Bei Menschen, die an Gicht oder Rheuma leiden, wirken Hülsenfrüchte oft symptomverstärkend. Die Hülse (Symbol für Hülle) kapselt das Innere vollkommen ab. Es kann nichts nach außen dringen. Sinngemäß auf den Menschen übertragen bedeutet dies, die totale Abkapselung des Inneren gegenüber dem Äußeren.
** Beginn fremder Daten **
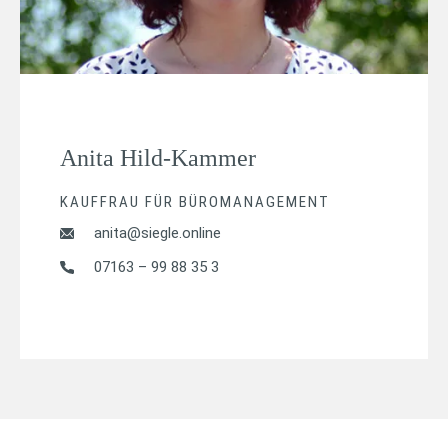
Anita Hild-Kammer
KAUFFRAU FÜR BÜROMANAGEMENT
anita@siegle.online
07163 – 99 88 35 3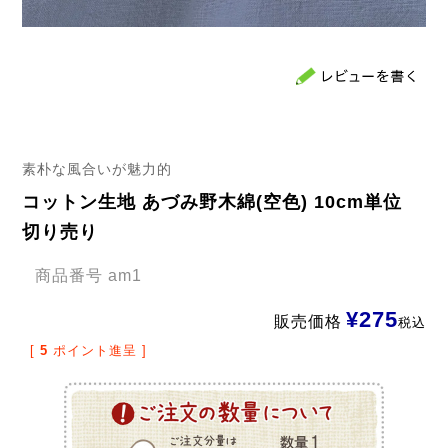
素朴な風合いが魅力的
コットン生地 あづみ野木綿(空色) 10cm単位
切り売り
商品番号
am1
¥
275
販売価格
税込
[
5
ポイント進呈 ]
Wenn ein Mensch viel Fleisch gegessen, also die Energie des Abschiedes, des Todes, der Angst, aufgenommen hat, ist er anfällig für diese Krankheitssymptome. Ein solcher Mensch hat in der Regel überproportional starke Gedankenstrukturen der Festigkeit, der Starrheit, des Sicherheitsdenkens aufgebaut. Er schottet sich darüber hinaus von seiner Umwelt ab. Der Körper, der als Spiegelbild dem Menschen zur Verfügung steht, zeigt ihm nun in Form von Rheuma, Gicht und dergleichen, sein gedankliches und Ernährungs-Fehlverhalten.

Das bedeutet: Nimmt ein Gicht- oder Rheumakranker Hülsenfrüchte zu sich, verstärkt er durch die symbolisch wirkende Form die innere Abkapselung. Der physische Körper spiegelt ihm dann verstärkt seine Schwäche in Form von Schmerz und Leid.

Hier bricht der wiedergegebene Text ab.